Sabtu, 07 April 2012

Oposisi dalam Koalisi


Oposisi dalam Koalisi
A Kusnaedi, Alumnus Magister Administrasi Publik Undip Semarang
SUMBER : SUARA MERDEKA, 07 April 2012



PARPOL pada era reformasi masih berorientasi kuat pada kekuasaan, dan kurang gigih memperjuangkan aspirasi rakyat. Dalam pandangan pakar politik UGM Prof Dr Budi Winarno MA (2008) kondisi itu menggambarkan partai yang masih kental dengan oportunisme dan pragmatisme sehingga langkah politiknya menyesuaikan situasi dan kondisi politik. Target utamanya jelas, yakni demi memperoleh keuntungan dan kekuasaan politik.

Adapun pandangan Sigmund Neumann (dalam Budiardjo, 1982) menyatakan bahwa partai merupakan organisasi dari aktivitas-aktivitas politik yang berusaha menguasai pemerintah dan merebut atas dukungan rakyat yang mempunyai pandangan berbeda. Apakah pandangan itu sesuai dengan yang kini diperankan Partai Keadilan Sejahtera (PKS)? PKS yang tergabung dalam Setgab Parpol Pendukung Koalisi Pemerintah, bersama Partai Demokrat, PAN, Partai Golkar, PPP, dan PKB yang merupakan partai pendukung pemerintahan, dalam sidang paripurna DPR Sabtu pekan lalu, menolak rencana kenaikan harga BBM. Sebelumnya, PKS mengambil sikap berlawanan dalam kasus Bank Century dan angket mafia pajak.

Sikap politik PKS, pada satu sisi tetap ingin menempatkan diri sebagai anggota Setgab tetapi di sisi lain sekaligus ingin meraih dukungan lebih kuat rakyat. Artinya, dalam format itu ia memilih beroposisi di dalam koalisi. Terkait sikapnya dalam rapat paripurna DPR, ia seperti ingin menghadirkan citra sebagai partai yang memperjuangkan aspirasi rakyat. Hal itu tidak lepas niat memperkuat citra bersih sekaligus memperoleh dukungan lebih kuat untuk Pemilu 2014.
Tapi sikap itu menuai kecaman dari anggota koalisi. Bahkan kader PKS yang duduk di kabinet, yaitu Tifatul Sembiring (Menkominfo), Salim Segaf Al Jufrie (Mensos), dan Suswono (Mentan) terancam diganti (SM, 05/04/ 12).

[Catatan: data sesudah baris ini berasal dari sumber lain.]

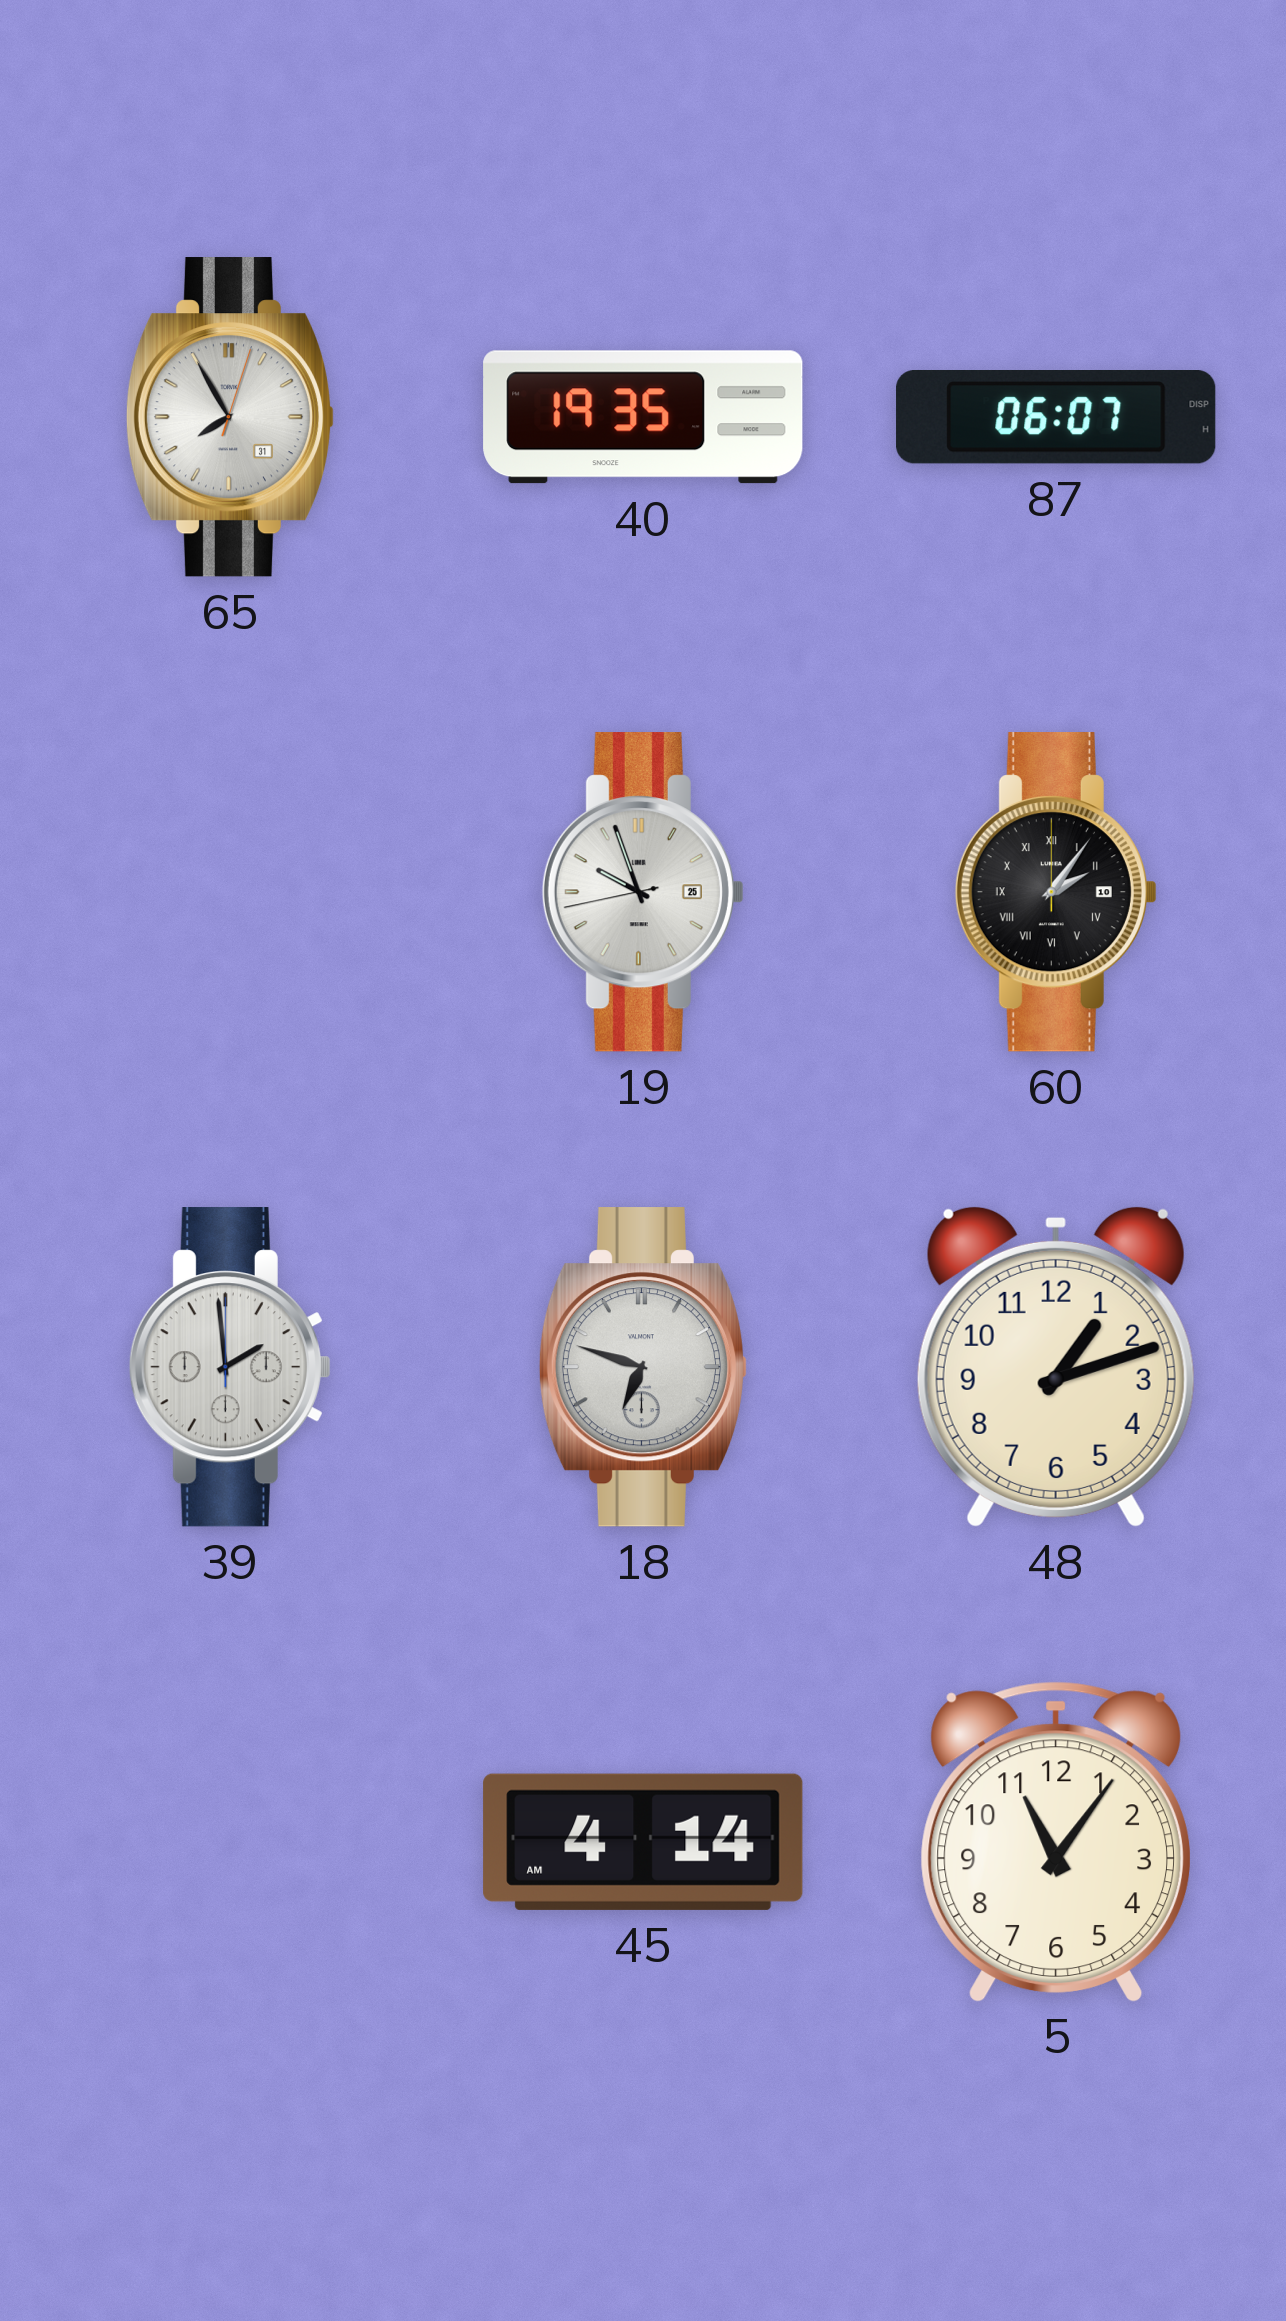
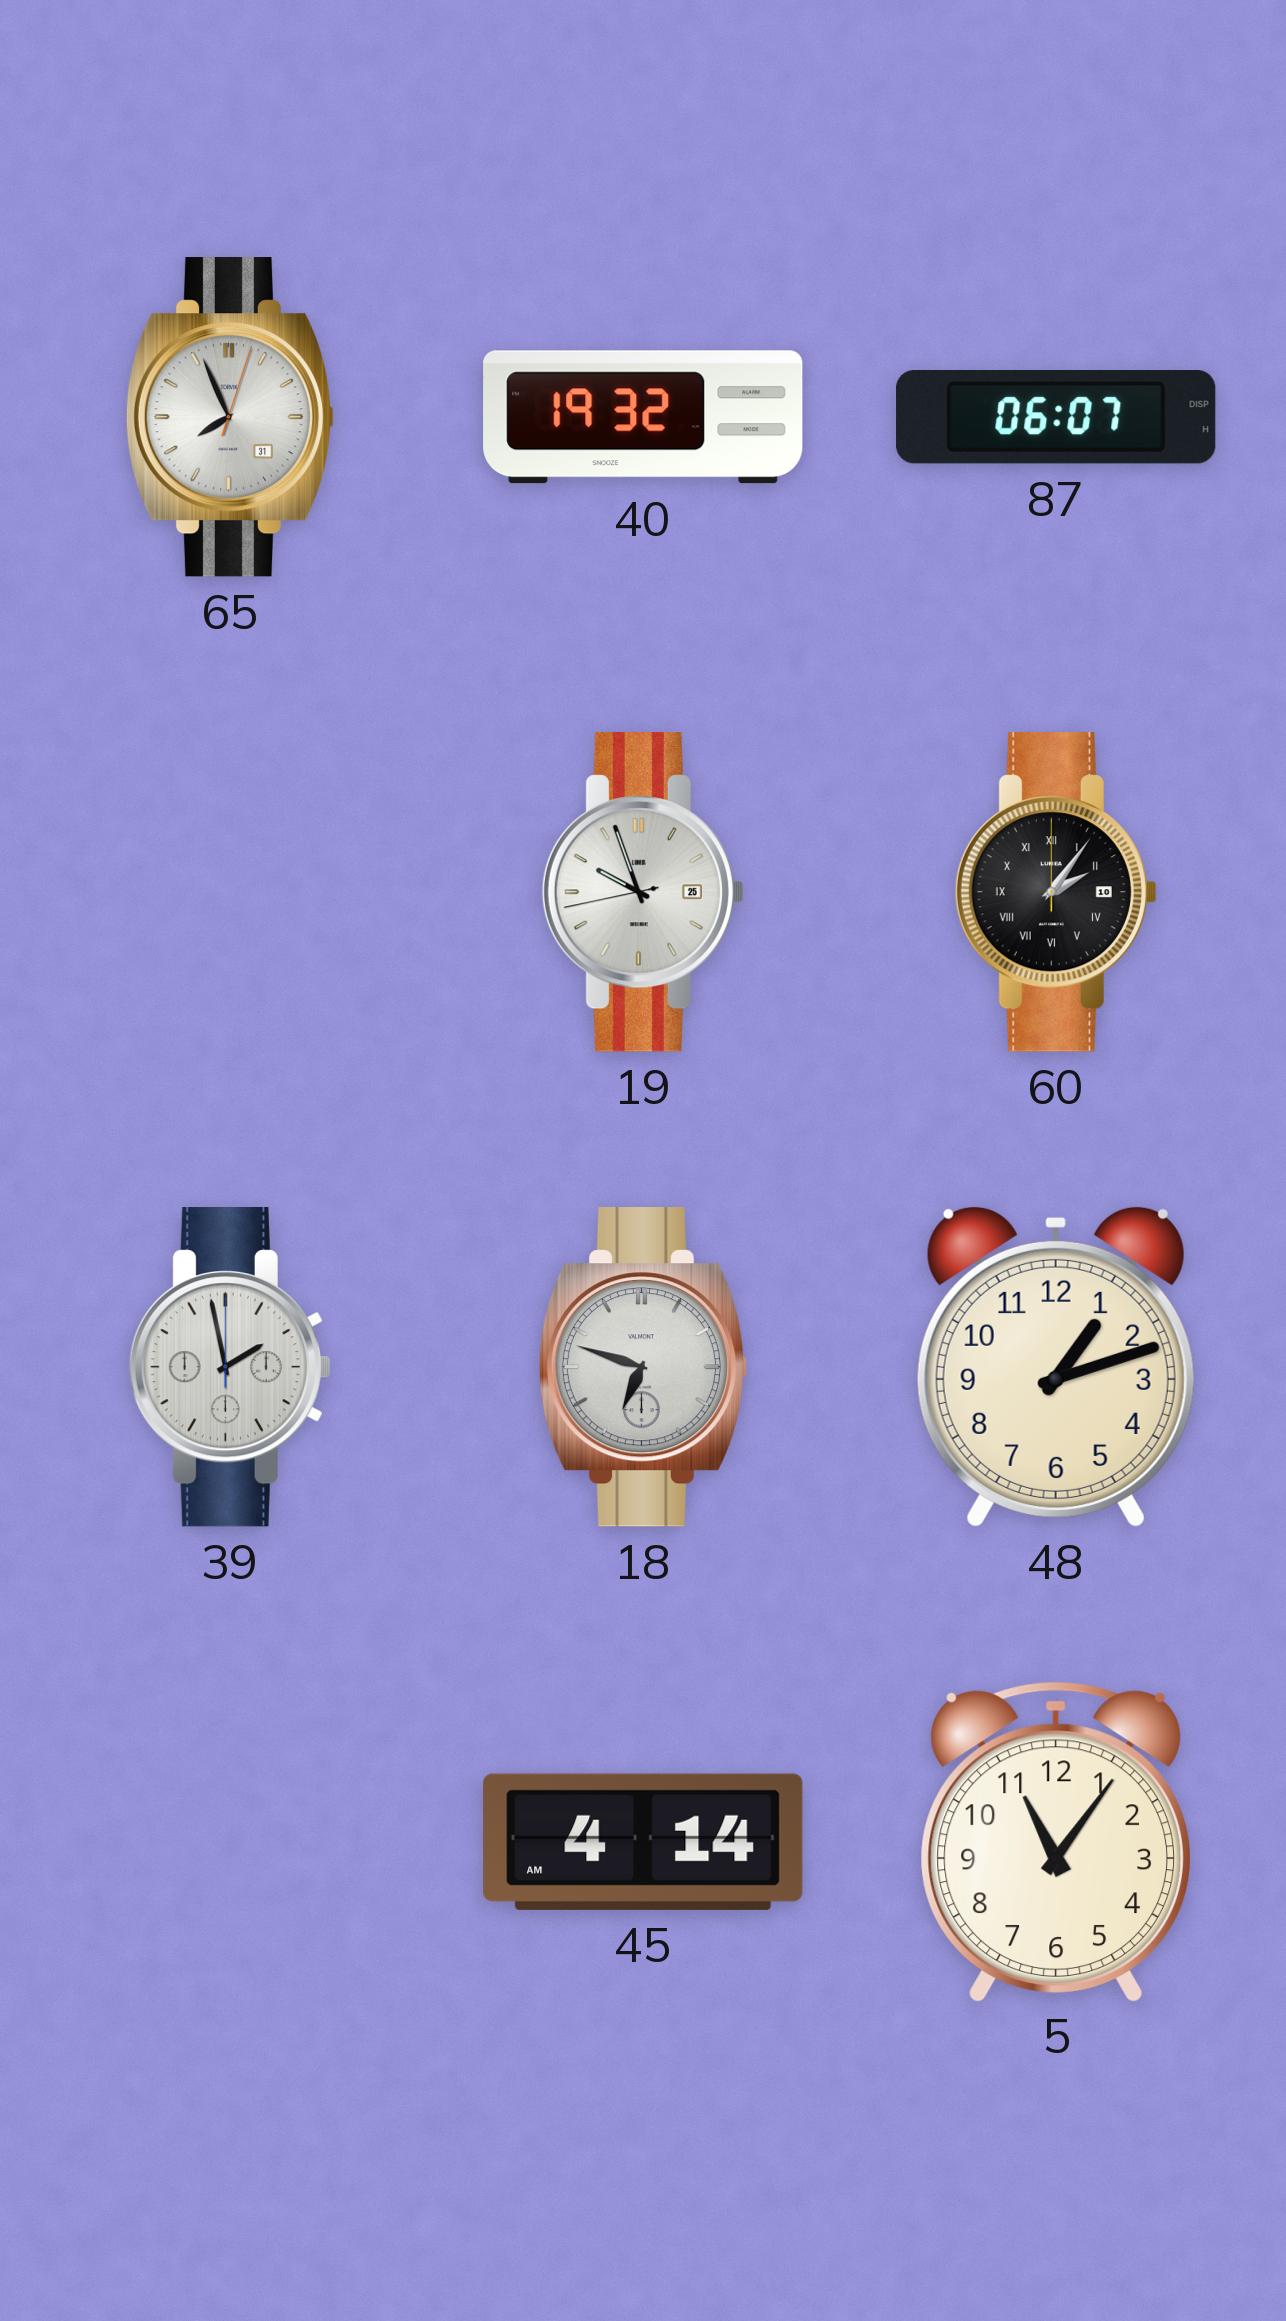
65: 7:55 -> 7:56
40: 19:35 -> 19:32
39: 1:59 -> 1:58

Pimpinan parpol koalisi, minus PKS pun sudah mengadakan pertemuan di kediaman Ketua Umum Setgab SBY.
Menantang SBY
Langkah politik PKS bukan tidak disengaja. Kendati dalam pilpres SBY-Boediono memperoleh kemenangan 60 persen lebih, SBY tidak bisa mengabaikan dukungan partai-partai lain. Dukungan banyak parpol akan memperlancar kinerja pemerintahannya. PKS tahu dan memanfaatkan kondisi itu apalagi punya suara cukup signifikan, yaitu 57 kursi di DPR.  Risiko dari penentangan PKS atas rencana kenaikan harga BBM memang menghadirkan kesan menantang. Misalnya seperti disampaikan Ketua Majelis Syuro PKS Hilmi Aminuddin, yang menyatakan partainya tidak khawatir dikeluarkan dari koalisi setelah menolak kenaikan harga BBM, sebab sikap itu merujuk pada penolakan masyarakat.
Dikatakan, meskipun berada dalam koalisi, partainya tetap independen dalam memutuskan kebijakan pemerintah, terutama yang menyangkut kepentingan masyarakat. Karena itu mereka siap jika harus berada di luar. Hal senada disampaikan Ketua DPP PKS Mardani Ali Sera, yang menyilakan SBY mengevaluasi menteri dari partai itu (SM, 02/04/12).

Sebenarnya, lebih elegan kalau PKS tidak menunggu evaluasi karena sikap itu mengesankan masih ingin kadernya tetap di kabinet.  Terlebih anggota Dewan Pembina Partai Demokrat Hayono Isman sudah meminta PKS segera mundur dari koalisi (detik.com, 05/04/12). Partai itu seharusnya berani melakukan terobosan politik dengan menarik diri dari anggota koalisi atau kabinet, tidak harus menunggu dievaluasi. Tak perlu menunggu Presiden SBY berpidato mengenai sikap Setgab yang sudah jelas. Langkah itu justru menunjukkan moral politik yang tinggi dan tidak membingungkan masyarakat.